I first started at the Bemidji (Minn.) Pioneer as an intern in the summer of 1996. That would begin six years as a news reporter, sports reporter and copy editor for a small, six-day-per-week daily newspaper in northern Minnesota. I wrote a large range of stories from multiple beats, to features to sports, my favorite being the coverage of the Red Lake Reservation High School basketball team named the Warriors. Here is a collection of my stories from my time at the Pioneer.


Aug. 9, 1996


By Devlyn Brooks

Staff Writer


A life of crime is getting more expensive for Minnesota's inmates. With the passage of the 1996 Omnibus Crime Bill, Minnesota inmates will be required to contribute a minimum $3 co-payment each time the prisoner receives medical services.

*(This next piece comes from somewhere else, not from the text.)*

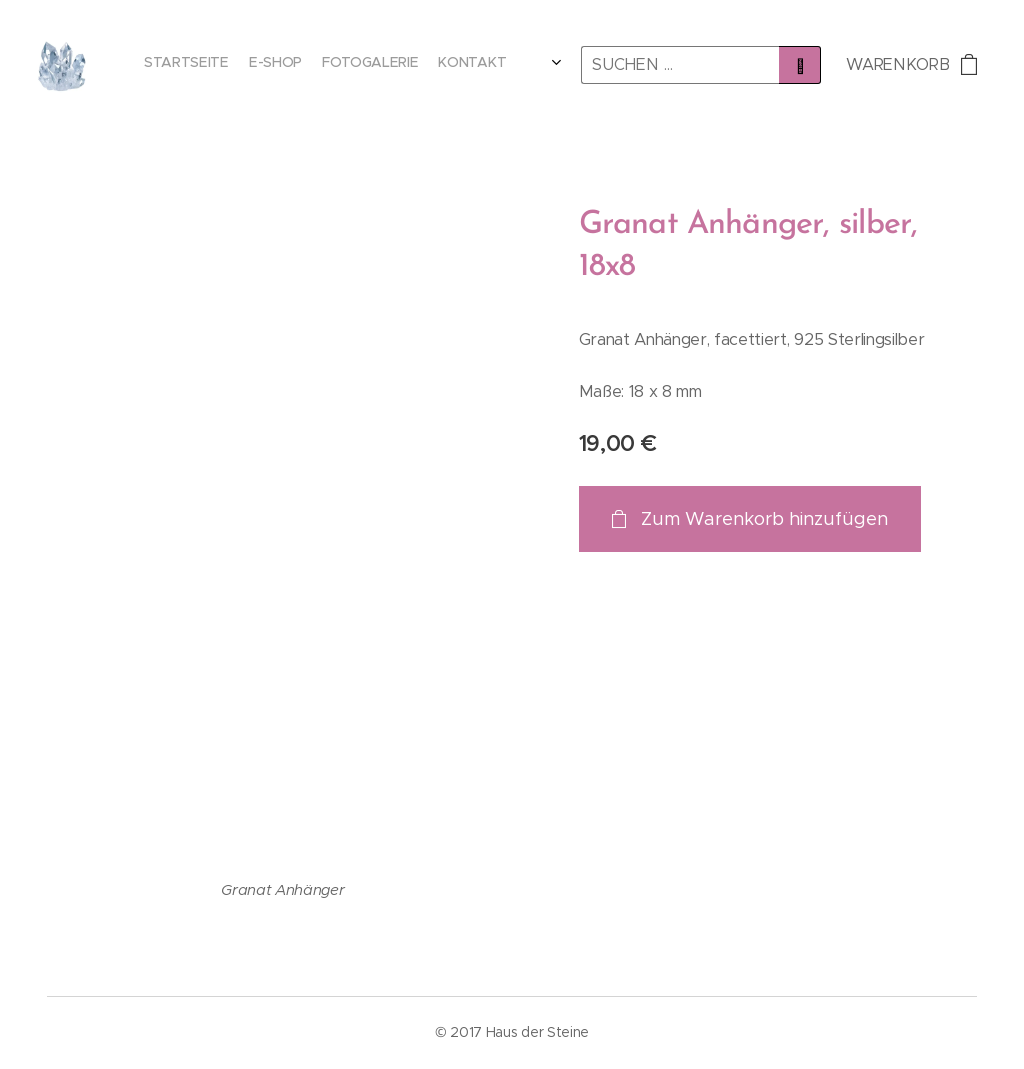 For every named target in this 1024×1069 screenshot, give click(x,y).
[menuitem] (443, 65)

State prisons and many county jails are putting final administrative touches on a medical co-payment plan allowed under the 1996 legislation.


According to Sheriff DeeWayne Rognstad, beginning Sept. 1, Beltrami County will be one of those counties instituting a co-payment. However, Beltrami County will charge $5 each time an inmate receives medical services. The co-payment also will apply to visits with the jail nurse and prescription medications.

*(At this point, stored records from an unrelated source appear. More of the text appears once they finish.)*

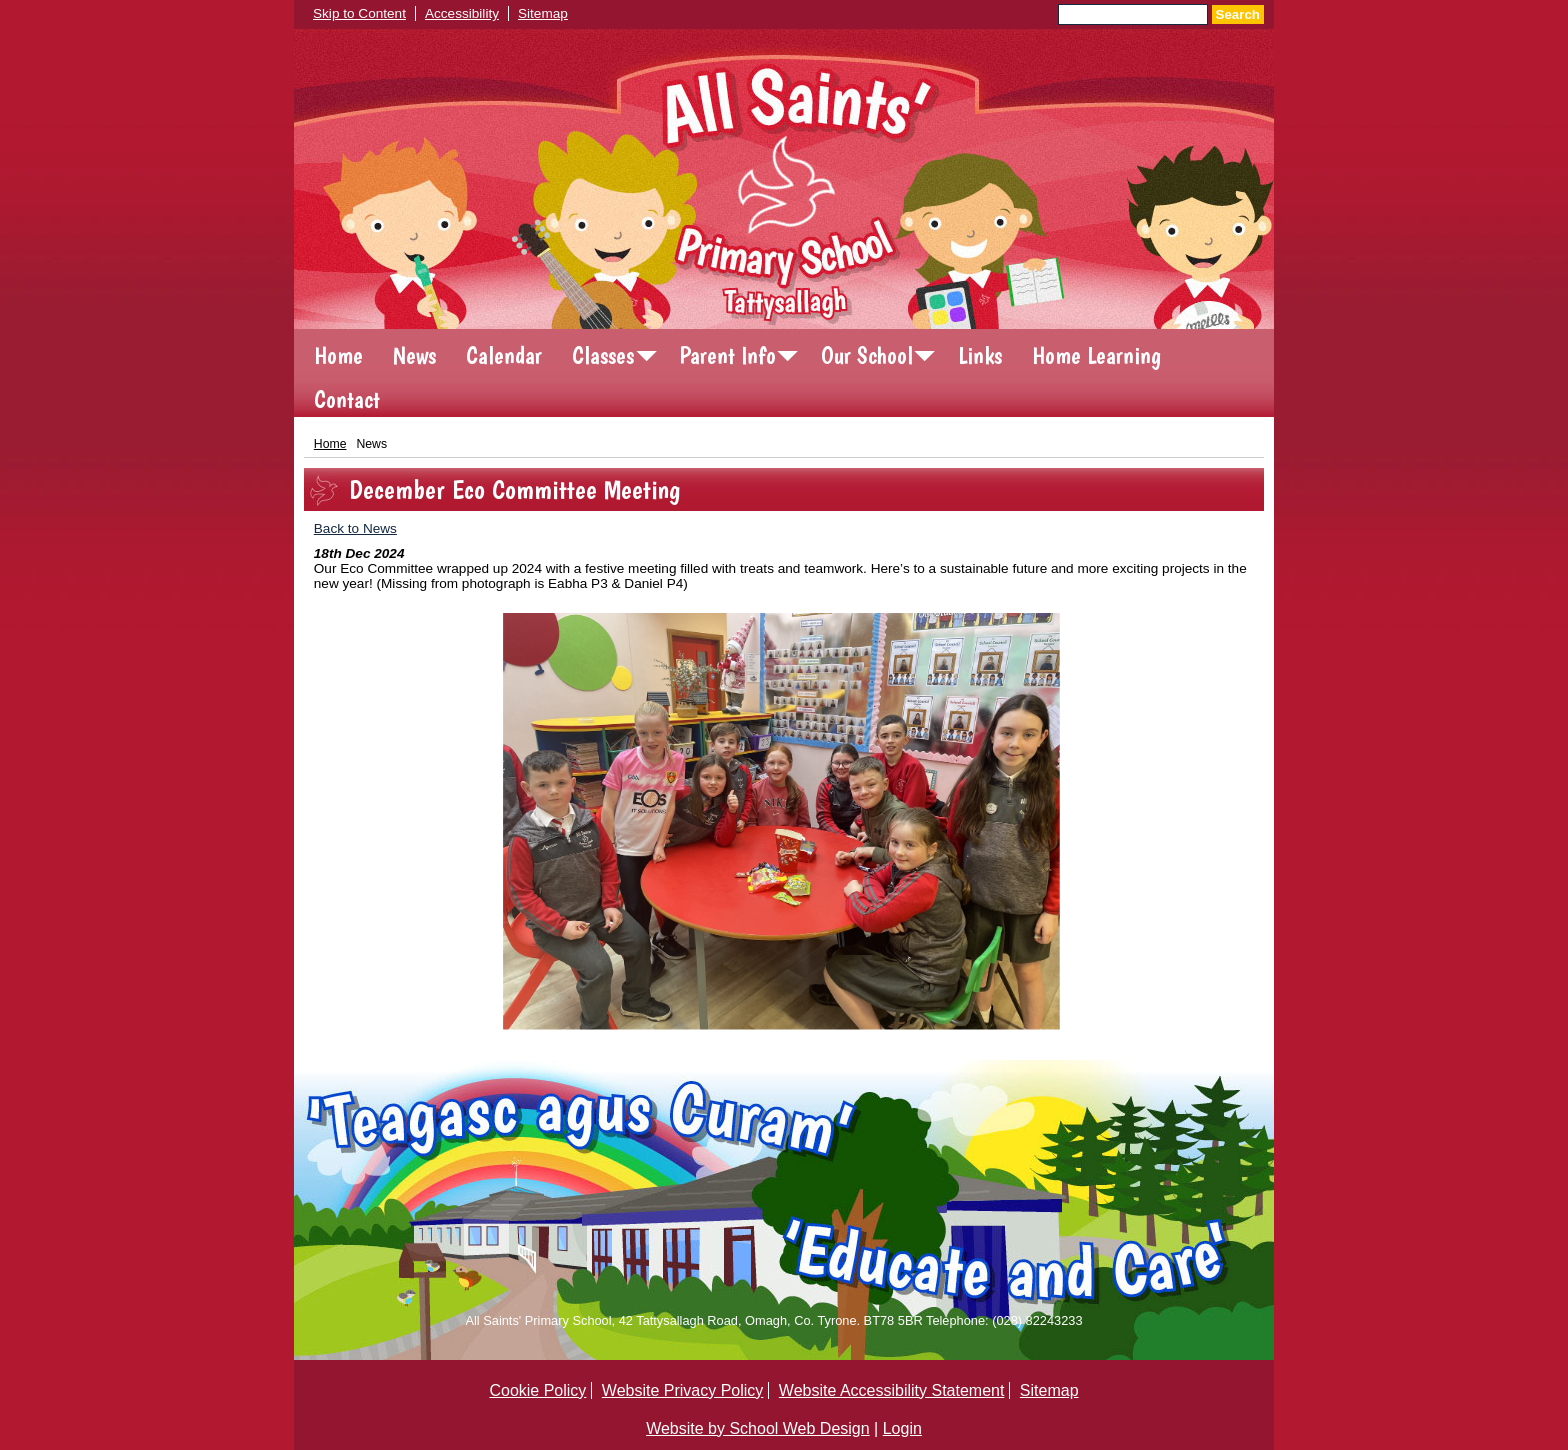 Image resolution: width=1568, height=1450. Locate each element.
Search (1238, 14)
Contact (347, 399)
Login (902, 1428)
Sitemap (543, 13)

"We're hoping this way every time they get a little hack they won't run to the hospital," Rognstad said. "Some people think that when they're in jail the county is supposed to take care of them. I think we take care of them enough."

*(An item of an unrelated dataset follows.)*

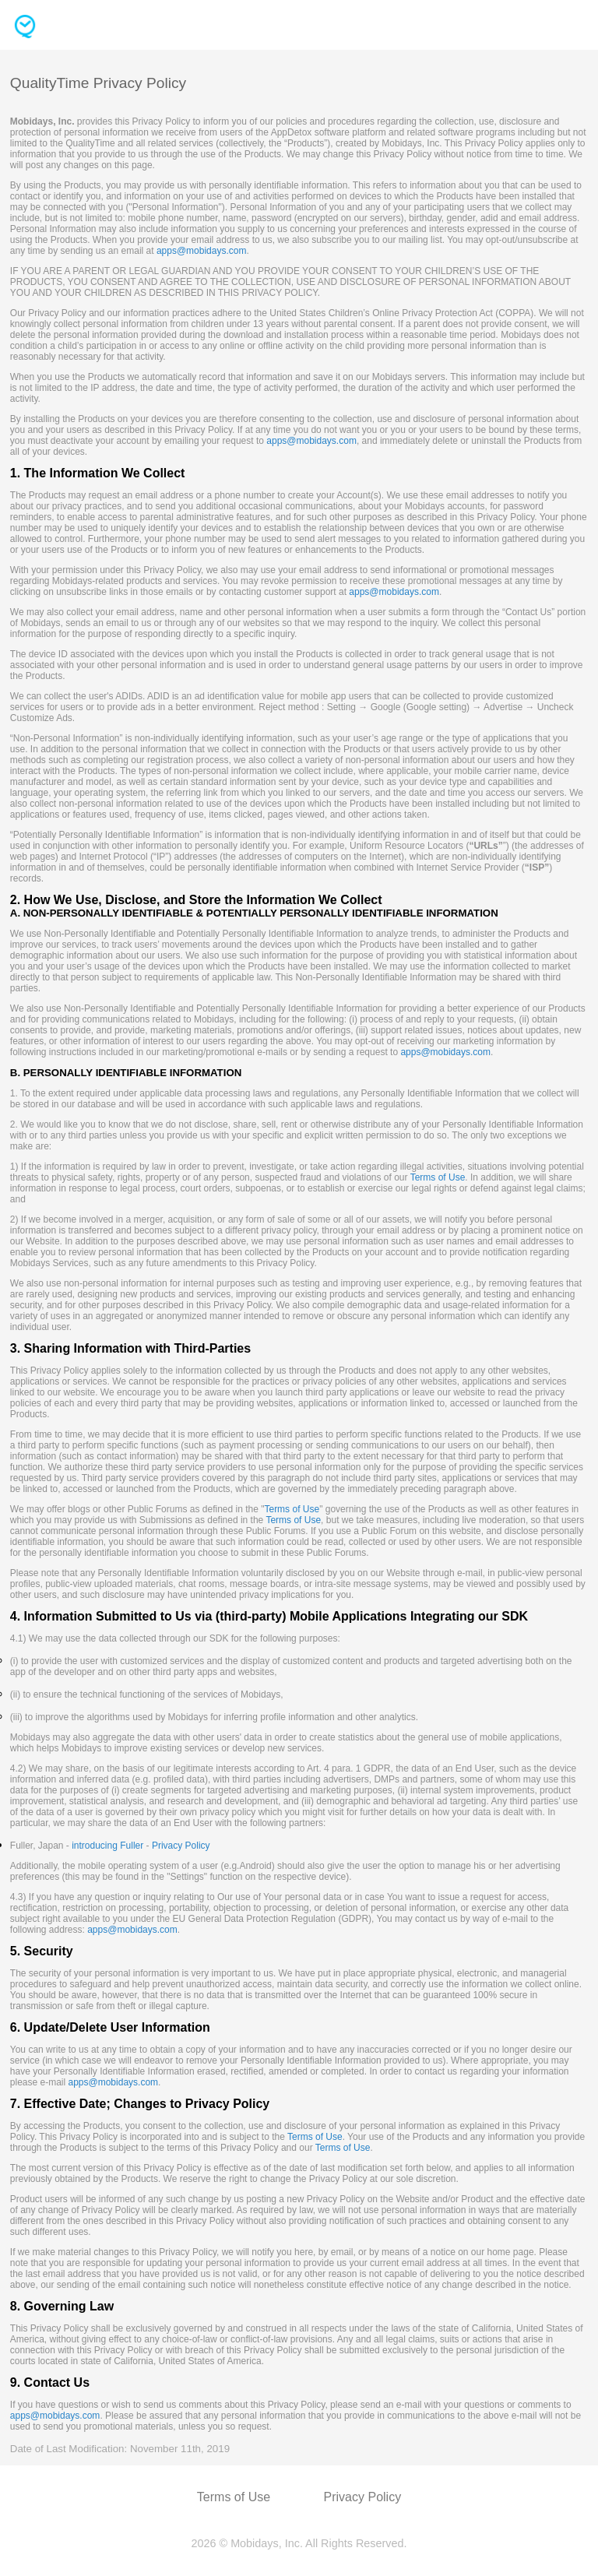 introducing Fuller (107, 1845)
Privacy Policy (181, 1845)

According to a Sheriff's Department news release, the co-payments will be deducted from the inmates' commissary accounts -- private inmate accounts used to pay for personal expenses while in jail. If the inmate's account cannot cover the expense it will be considered a debt against the account until it can be paid.


"No inmate, however, will be denied necessary medical care because of indigent status," Rognstad said.


According to the Associated Press, charging inmate fees is a new trend in law enforcement. At least six states already are charging fees. The movement started in 1984 in Michigan, said Bud Meeks, executive director of the National Sheriffs' Association.


Meeks said the medical fees reduced inmate health care visits by 20 percent in Florida and California.


"Sick call got to be a social event," he said.


Rognstad said he will not know how much the $5 co-payment will generate until next year, but Dakota County Sheriff Don Gudmunson said if only 80 percent of his 1995 inmates had paid a co-payment, it would have raised $56,000.